How does the law affect an employer’s good attendance bonus program?
Under the law, employers are strictly prohibited from interfering with employees’ rights to use sick leave, including, but not limited to, disciplining an employee for sick leave use or considering use of sick leave as a negative factor in any employment decision. An employer also cannot require an employee to make up hours missed because of a covered absence or require an employee to search for or find a replacement.
The proposed regulations explain that attendance policies that reward employees for perfect attendance are permissible if the policy does not subject employees to an adverse action based on the use of sick leave. The proposed regulations also expressly state that the denial of a perfect attendance award for an employee who uses protected sick leave is not an adverse action.
Does the law impose a posting requirement?
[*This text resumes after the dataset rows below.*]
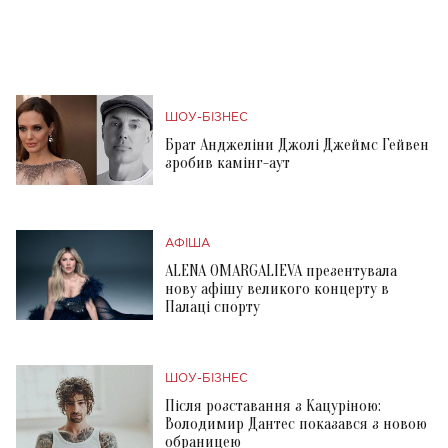
ШОУ-БІЗНЕС
Брат Анджеліни Джолі Джеймс Гейвен
зробив камінг-аут
АФІША
ALENA OMARGALIEVA презентувала
нову афішу великого концерту в
Палаці спорту
ШОУ-БІЗНЕС
Після розставання з Кацуріною:
Володимир Дантес показався з новою
обраницею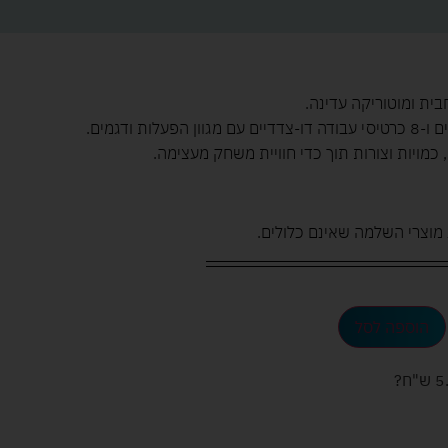
ית ומוטוריקה עדינה.
הערכה כוללת 120 חלקי בנייה צבעוניים ו-8 כרטיסי עבודה דו-צדדיים עם מגוון הפעלות ודגמים.
מויות וצורות תוך כדי חוויית משחק מעצימה.
מוצרי השלמה שאינם כלולים.
הוספה לסל
ש"ח
?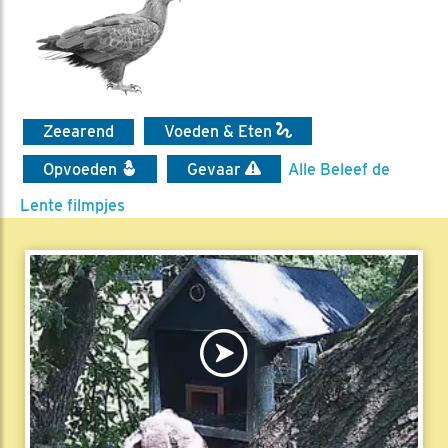
Zeearend
Voeden & Eten
Opvoeden
Gevaar
Alle Beleef de
Lente filmpjes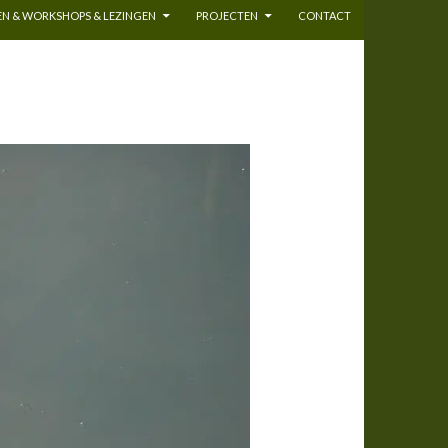
N & WORKSHOPS & LEZINGEN
PROJECTEN
CONTACT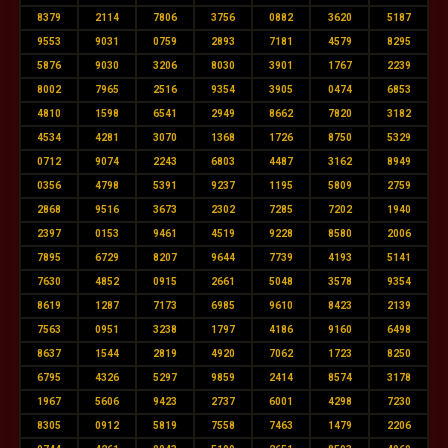
8379
2114
7806
3756
0882
3620
5187
9553
9031
0759
2893
7181
4579
8295
5876
9030
3206
8030
3901
1767
2239
8002
7965
2516
9354
3905
0474
6853
4810
1598
6541
2949
8662
7820
3182
4534
4281
3070
1368
1726
8750
5329
0712
9074
2243
6803
4487
3162
8949
0356
4798
5391
9237
1195
5809
2759
2868
9516
3673
2302
7285
7202
1940
2397
0153
9461
4519
9228
8580
2006
7895
6729
8207
9644
7739
4193
5141
7630
4852
0915
2661
5048
3578
9354
8619
1287
7173
6985
9610
8423
2139
7563
0951
3238
1797
4186
9160
6498
8637
1544
2819
4920
7062
1723
8250
6795
4326
5297
9859
2414
8574
3178
1967
5606
9423
2737
6001
4298
7230
8305
0912
5819
7558
7463
1479
2206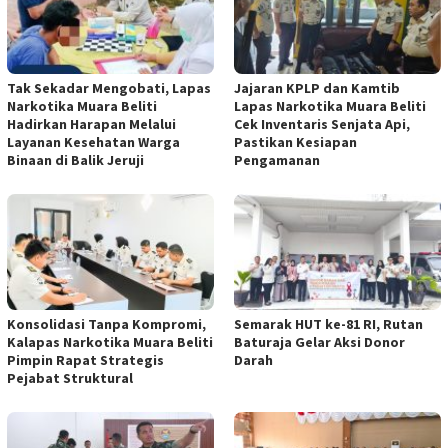
Tak Sekadar Mengobati, Lapas
Jajaran KPLP dan Kamtib
Narkotika Muara Beliti
Lapas Narkotika Muara Beliti
Hadirkan Harapan Melalui
Cek Inventaris Senjata Api,
Layanan Kesehatan Warga
Pastikan Kesiapan
Binaan di Balik Jeruji
Pengamanan
Konsolidasi Tanpa Kompromi,
Semarak HUT ke-81 RI, Rutan
Kalapas Narkotika Muara Beliti
Baturaja Gelar Aksi Donor
Pimpin Rapat Strategis
Darah
Pejabat Struktural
Employers will be required to post a multi-lingual notice to be prepared by the Attorney General. In addition, employers must provide employees with copies of the notice.
What should employers be doing now?
The Attorney General’s Office has scheduled six public hearings to discuss the proposed regulations at various locations across the Commonwealth between May 18th and June 5th. Additionally, written comments may be submitted to the Attorney General through June 10th. After this public comment period, the Attorney General’s Office will adopt final regulations. It is possible that the final regulations will differ from the proposed regulations discussed above.
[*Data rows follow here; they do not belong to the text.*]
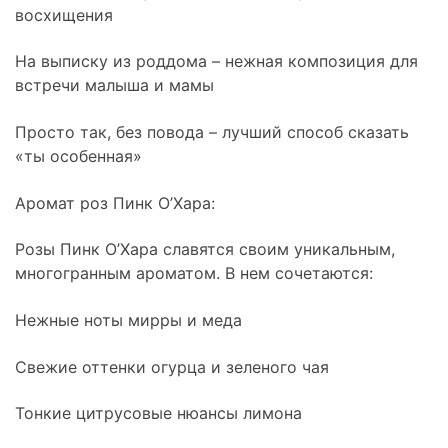
восхищения
На выписку из роддома – нежная композиция для
встречи малыша и мамы
Просто так, без повода – лучший способ сказать
«ты особенная»
Аромат роз Пинк О’Хара:
Розы Пинк О’Хара славятся своим уникальным,
многогранным ароматом. В нем сочетаются:
Нежные ноты мирры и меда
Свежие оттенки огурца и зеленого чая
Тонкие цитрусовые нюансы лимона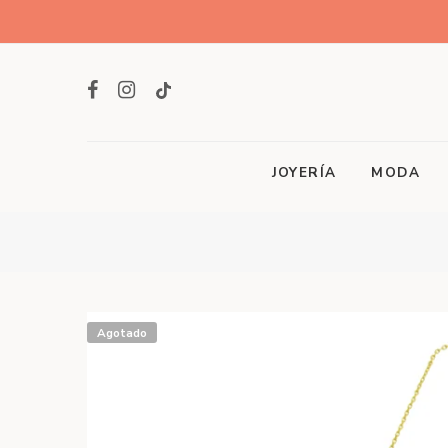
JOYERÍA
MODA
Agotado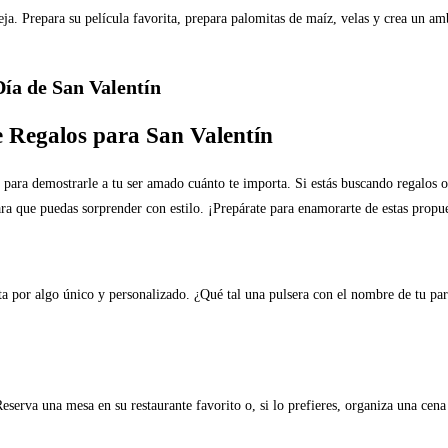
eja. Prepara su película favorita, prepara palomitas de maíz, velas y crea un am
 Día de San Valentín
e Regalos para San Valentín
 para demostrarle a tu ser amado cuánto te importa. Si estás buscando regalos or
ara que puedas sorprender con estilo. ¡Prepárate para enamorarte de estas propue
ta por algo único y personalizado. ¿Qué tal una pulsera con el nombre de tu par
serva una mesa en su restaurante favorito o, si lo prefieres, organiza una cena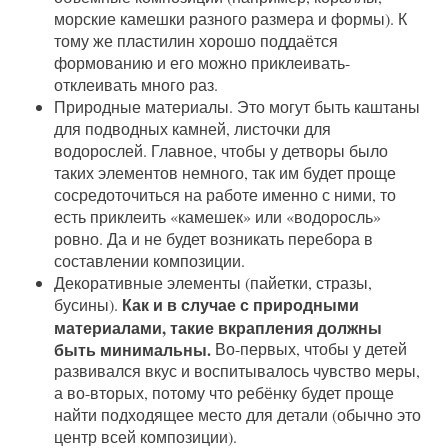
морские камешки разного размера и формы). К
тому же пластилин хорошо поддаётся
формованию и его можно приклеивать-
отклеивать много раз.
Природные материалы. Это могут быть каштаны
для подводных камней, листочки для
водорослей. Главное, чтобы у детворы было
таких элементов немного, так им будет проще
сосредоточиться на работе именно с ними, то
есть приклеить «камешек» или «водоросль»
ровно. Да и не будет возникать перебора в
составлении композиции.
Декоративные элементы (пайетки, стразы,
Как и в случае с природными
бусины).
материалами, такие вкрапления должны
быть минимальны.
Во-первых, чтобы у детей
развивался вкус и воспитывалось чувство меры,
а во-вторых, потому что ребёнку будет проще
найти подходящее место для детали (обычно это
центр всей композиции).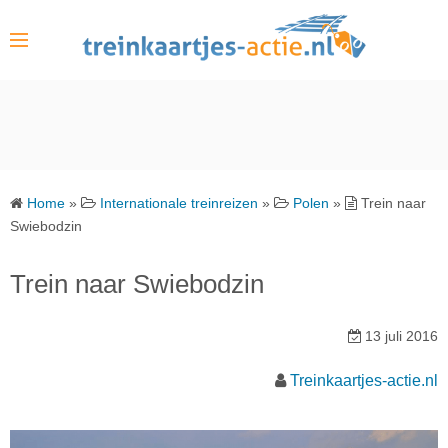
S
k
i
p
t
o
c
o
Home
»
Internationale treinreizen
»
Polen
»
Trein naar
n
Swiebodzin
t
e
Trein naar Swiebodzin
n
t
13 juli 2016
Treinkaartjes-actie.nl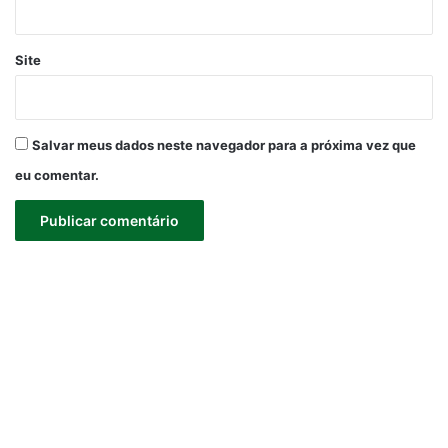
Site
Salvar meus dados neste navegador para a próxima vez que
eu comentar.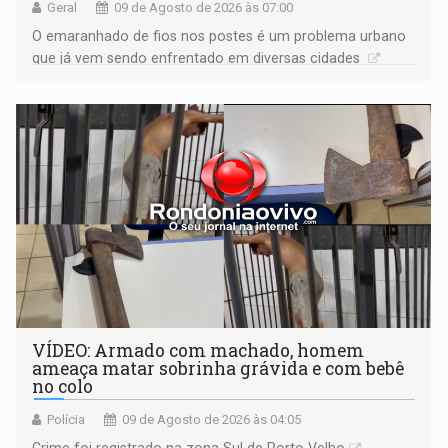
Geral
09 de Agosto de 2026 às 07:00
O emaranhado de fios nos postes é um problema urbano
que já vem sendo enfrentado em diversas cidades
VÍDEO: Armado com machado, homem
ameaça matar sobrinha grávida e com bebê
no colo
Polícia
09 de Agosto de 2026 às 04:05
Crime foi registrado na zona Sul de Porto Velho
In the interim, employers should consider the steps they need to take to comply with the new law. Among other things, employers should consider:
- Reviewing or adopting a notification system that employees will use to communicate absences, including absences triggered by the need to use sick leave.
- Determining whether employees will be entitled to paid versus unpaid sick leave when the law takes effect, based on the 11-employee threshold as interpreted by the proposed regulations.
- Reviewing and revising, if necessary, paid sick leave and/or PTO policies and procedures to ensure they meet the law’s requirements, including a review of carryover, cap and usage provisions, as well as policies governing attendance and anti-retaliation.
- Reviewing and revising, if necessary, any bonus programs that are tied to attendance.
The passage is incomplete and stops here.